# Agentic retrieval using Azure AI Search and Azure AI Agent Service

Use this notebook to create an agentic retrieval pipeline built on Azure AI Search and an Azure AI Agent.

In this walkthrough, you will:

+ Create an "earth_at_night" search index
+ Load it with documents from a GitHub URL
+ Create a knowledge agent on Azure AI Search that points to an LLM for intelligent query planning
+ Create a Foundry agent in Azure AI Foundry to determine when queries are needed
+ Create a Azure AI Agent tool (client) to orchestrate all requests
+ Start a chat with the agent

This notebook is referenced in [Build an agentic retrieval pipeline in Azure AI Search](https://learn.microsoft.com/azure/search/search-agentic-retrieval-how-to-pipeline).

This exercise differs from the [Agentic Retrieval Quickstart](https://learn.microsoft.com/azure/search/search-get-started-agentic-retrieval) in how it uses Azure AI Agent to determine whether to retrieve data from the index, and how it uses an agent tool for orchestration.

## Prerequisites

+ Azure AI Search, basic tier or higher, in any region that supports semantic ranker.

+ Azure OpenAI, and you should have an **Azure AI Developer** role assignment to create a Foundry project.

+ An [Azure AI agent and Foundry project](https://learn.microsoft.com/azure/ai-services/agents/quickstart?pivots=ai-foundry-portal), created in the Azure AI Foundry portal, with the basic setup, used for creating the Foundry agent.

+ A deployment of a [supported model](https://learn.microsoft.com/azure/search/search-agentic-retrieval-how-to-create#supported-models) in your Foundry project. This notebook uses gpt-4o-mini. We recommend 100,000 token capacity. You can find capacity and the rate limit in the model deployments list in the Azure AI Foundry portal.

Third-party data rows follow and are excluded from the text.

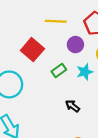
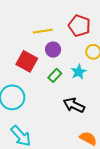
purple circle: (75, 45) -> (53, 50), moved
black arrow: (73, 106) -> (74, 105), size x1.5

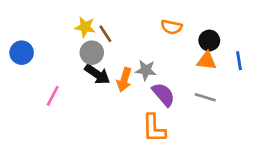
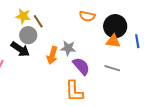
black circle: (209, 41) -> (115, 26), size x1.5
black arrow: (97, 74) -> (20, 49), moved

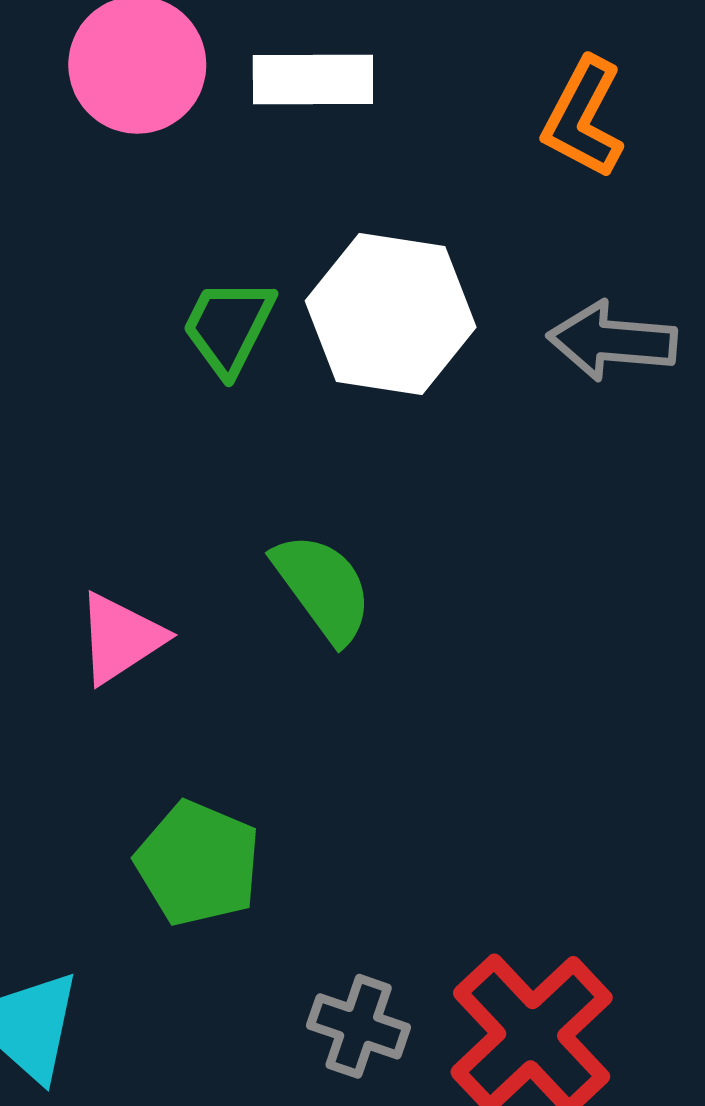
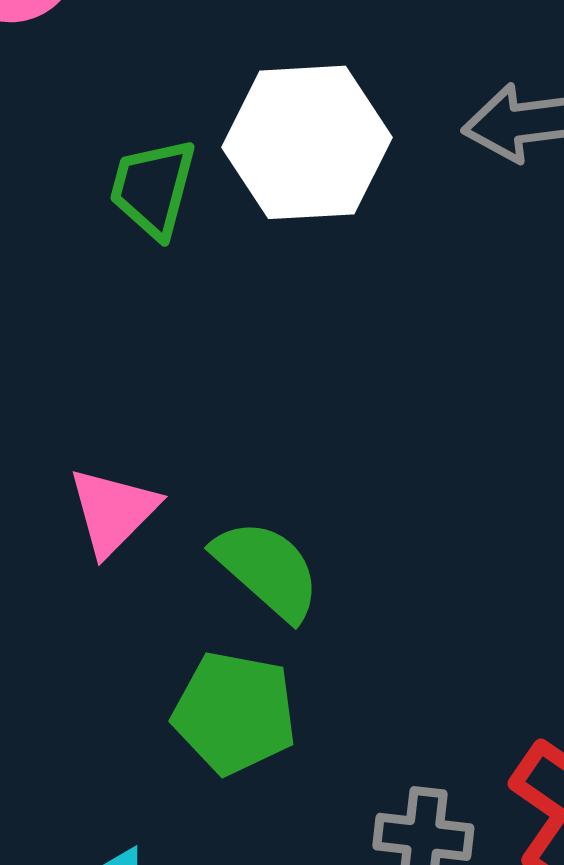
green semicircle: (323, 588) -> (267, 570), moved

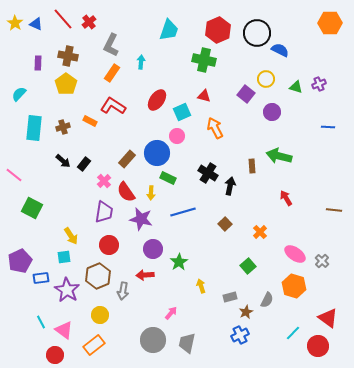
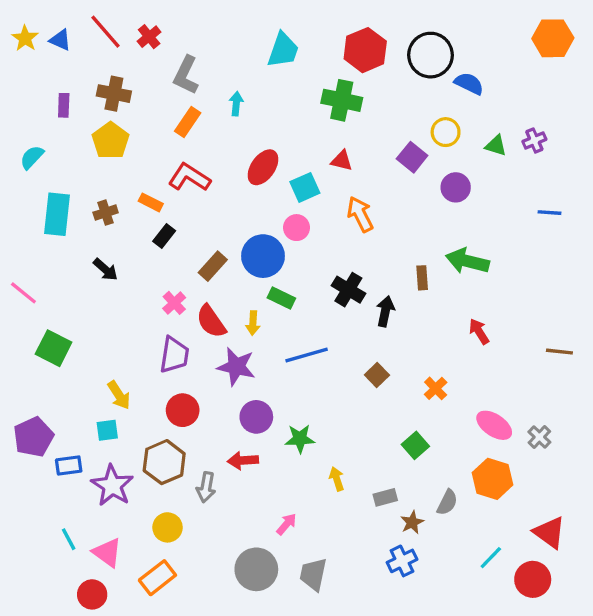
black rectangle: (84, 164) -> (164, 236), moved
green star: (179, 262) -> (300, 439), turned 30

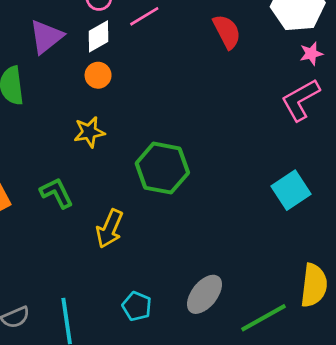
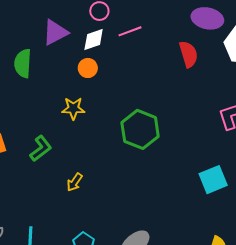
green hexagon: (162, 168) -> (140, 129), moved
green L-shape: (57, 193) -> (41, 148), turned 68
yellow arrow: (110, 229) -> (75, 182), size x0.7

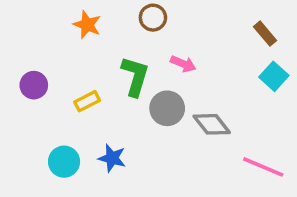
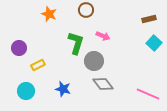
brown rectangle: (265, 34) -> (149, 19), turned -64
yellow rectangle: (87, 101) -> (38, 65), moved
gray diamond: (212, 124) -> (103, 84), moved
cyan circle: (64, 162) -> (26, 91), moved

We recommend creating a virtual environment to run this sample code. In Visual Studio Code, open the control palette (ctrl-shift-p) to create an environment. This notebook was tested on Python 3.10.

## Set up connections

Save the `sample.env` file as `.env` and then modify the environment variables to use your Azure endpoints. You need endpoints for:

+ Azure AI Search
+ Azure OpenAI
+ Azure AI Foundry project

You can find endpoints for Azure AI Search and Azure OpenAI in the [Azure portal](https://portal.azure.com).

You can find the project endpoint in the Azure AI Foundry portal:

1. Sign in to the [Azure AI Foundry portal](https://ai.azure.com) and open your project. 

1. In the **Overview** tile, find and copy the **Azure AI Foundry project endpoint**. 

   A hypothetical endpoint might look like this: `https://your-foundry-resource.services.ai.azure.com/api/projects/your-foundry-project`

## Load Connections

Load the environment variables to set up connections and object names.

In [None]:
from dotenv import load_dotenv
from azure.identity import DefaultAzureCredential, get_bearer_token_provider
import os

load_dotenv(override=True) # take environment variables from .env.

# The following variables from your .env file are used in this notebook
project_endpoint = os.environ["PROJECT_ENDPOINT"]
agent_model = os.getenv("AGENT_MODEL", "gpt-4.1-mini")
endpoint = os.environ["AZURE_SEARCH_ENDPOINT"]
credential = DefaultAzureCredential()
token_provider = get_bearer_token_provider(credential, "https://search.azure.com/.default")
index_name = os.getenv("AZURE_SEARCH_INDEX", "earth_at_night")
azure_openai_endpoint = os.environ["AZURE_OPENAI_ENDPOINT"]
azure_openai_gpt_deployment = os.getenv("AZURE_OPENAI_GPT_DEPLOYMENT", "gpt-4.1-mini")
azure_openai_gpt_model = os.getenv("AZURE_OPENAI_GPT_MODEL", "gpt-4.1-mini")
azure_openai_embedding_deployment = os.getenv("AZURE_OPENAI_EMBEDDING_DEPLOYMENT", "text-embedding-3-large")
azure_openai_embedding_model = os.getenv("AZURE_OPENAI_EMBEDDING_MODEL", "text-embedding-3-large")
agent_name = os.getenv("AZURE_SEARCH_AGENT_NAME", "earth-search-agent")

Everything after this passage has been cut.